### Recorded data
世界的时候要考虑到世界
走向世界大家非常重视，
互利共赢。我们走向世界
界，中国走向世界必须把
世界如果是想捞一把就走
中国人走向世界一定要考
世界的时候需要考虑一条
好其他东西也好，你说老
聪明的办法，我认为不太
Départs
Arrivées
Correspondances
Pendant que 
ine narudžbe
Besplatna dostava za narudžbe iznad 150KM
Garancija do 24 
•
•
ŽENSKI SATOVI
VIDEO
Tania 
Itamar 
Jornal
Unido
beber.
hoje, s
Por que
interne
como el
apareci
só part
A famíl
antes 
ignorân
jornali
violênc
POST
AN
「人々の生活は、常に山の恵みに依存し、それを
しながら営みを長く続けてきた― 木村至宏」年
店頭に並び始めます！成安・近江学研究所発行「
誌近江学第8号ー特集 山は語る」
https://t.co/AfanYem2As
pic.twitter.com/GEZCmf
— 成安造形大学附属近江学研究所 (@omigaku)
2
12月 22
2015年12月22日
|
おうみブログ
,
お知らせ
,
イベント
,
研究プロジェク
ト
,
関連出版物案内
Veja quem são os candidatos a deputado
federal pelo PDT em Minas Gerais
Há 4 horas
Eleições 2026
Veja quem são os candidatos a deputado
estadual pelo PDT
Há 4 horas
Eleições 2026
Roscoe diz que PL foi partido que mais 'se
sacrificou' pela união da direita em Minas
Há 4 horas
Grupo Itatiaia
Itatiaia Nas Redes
######
### Recorded data
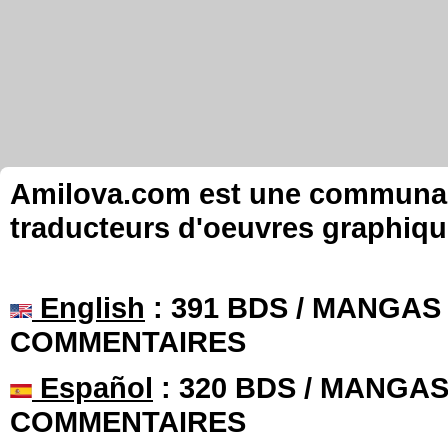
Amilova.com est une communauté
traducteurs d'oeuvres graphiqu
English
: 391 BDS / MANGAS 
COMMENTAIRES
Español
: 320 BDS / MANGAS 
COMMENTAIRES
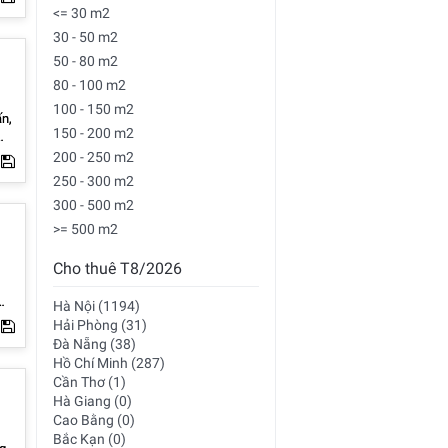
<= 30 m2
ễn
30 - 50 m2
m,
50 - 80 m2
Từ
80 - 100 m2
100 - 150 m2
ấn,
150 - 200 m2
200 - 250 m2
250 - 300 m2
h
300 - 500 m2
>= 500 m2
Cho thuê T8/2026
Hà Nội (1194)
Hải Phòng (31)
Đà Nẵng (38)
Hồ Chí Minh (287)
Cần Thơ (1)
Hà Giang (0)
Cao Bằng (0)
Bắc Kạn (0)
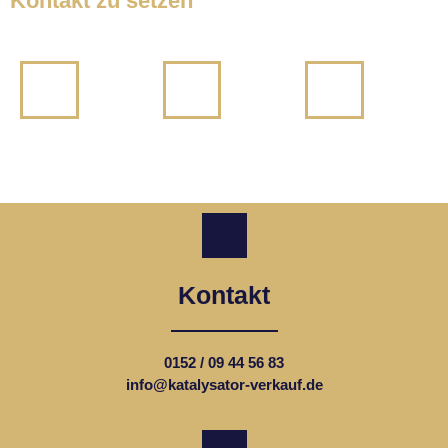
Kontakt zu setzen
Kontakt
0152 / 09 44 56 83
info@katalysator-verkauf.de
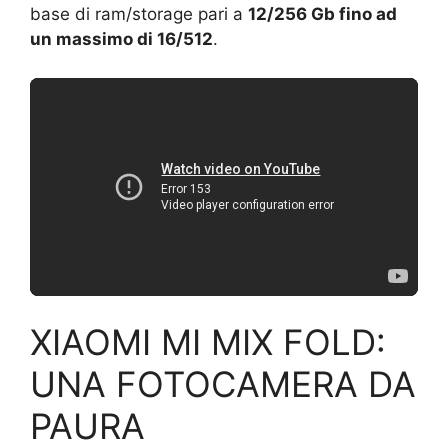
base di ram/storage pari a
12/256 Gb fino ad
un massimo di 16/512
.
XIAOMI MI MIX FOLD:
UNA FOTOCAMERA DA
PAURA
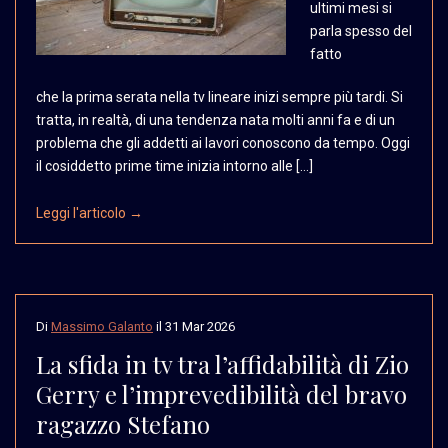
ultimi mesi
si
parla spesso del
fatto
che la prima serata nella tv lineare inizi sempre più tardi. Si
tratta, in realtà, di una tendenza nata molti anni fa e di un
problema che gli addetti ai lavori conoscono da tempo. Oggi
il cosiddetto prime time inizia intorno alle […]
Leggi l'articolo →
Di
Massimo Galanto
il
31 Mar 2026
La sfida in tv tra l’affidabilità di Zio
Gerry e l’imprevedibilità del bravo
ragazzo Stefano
######
### Recorded data
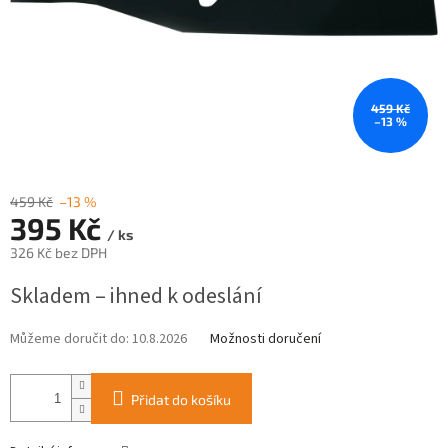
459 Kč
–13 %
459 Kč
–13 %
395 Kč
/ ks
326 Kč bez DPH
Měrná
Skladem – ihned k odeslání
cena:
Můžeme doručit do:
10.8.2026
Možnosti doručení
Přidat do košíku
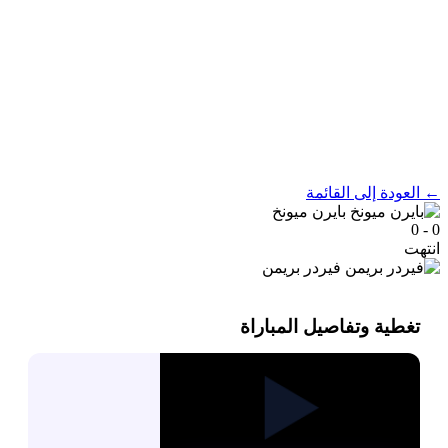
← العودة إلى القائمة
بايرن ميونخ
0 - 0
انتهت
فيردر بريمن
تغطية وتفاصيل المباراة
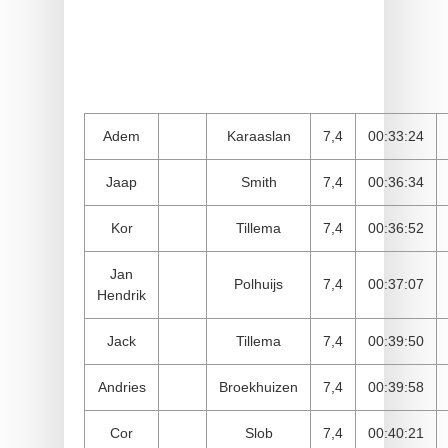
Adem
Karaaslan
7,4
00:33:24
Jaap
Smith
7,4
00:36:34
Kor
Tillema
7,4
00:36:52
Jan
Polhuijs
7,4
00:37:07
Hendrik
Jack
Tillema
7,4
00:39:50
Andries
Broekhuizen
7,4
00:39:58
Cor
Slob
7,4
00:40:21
######
### Assignment
Leave the pictures out, and transcribe exactly the lines above starting at the one that contains "Cần Thơ (1)" and ending at the one that contains "Leggi l'articolo →".

### Solution
Cần Thơ (1)
Hà Giang (0)
Cao Bằng (0)
Bắc Kạn (0)
Kontakt zu setzen
Kontakt
0152 / 09 44 56 83
info@katalysator-verkauf.de
base di ram/storage pari a
12/256 Gb fino ad
un massimo di 16/512
.
XIAOMI MI MIX FOLD:
UNA FOTOCAMERA DA
PAURA
ultimi mesi
si
parla spesso del
fatto
che la prima serata nella tv lineare inizi sempre più tardi. Si
tratta, in realtà, di una tendenza nata molti anni fa e di un
problema che gli addetti ai lavori conoscono da tempo. Oggi
il cosiddetto prime time inizia intorno alle […]
Leggi l'articolo →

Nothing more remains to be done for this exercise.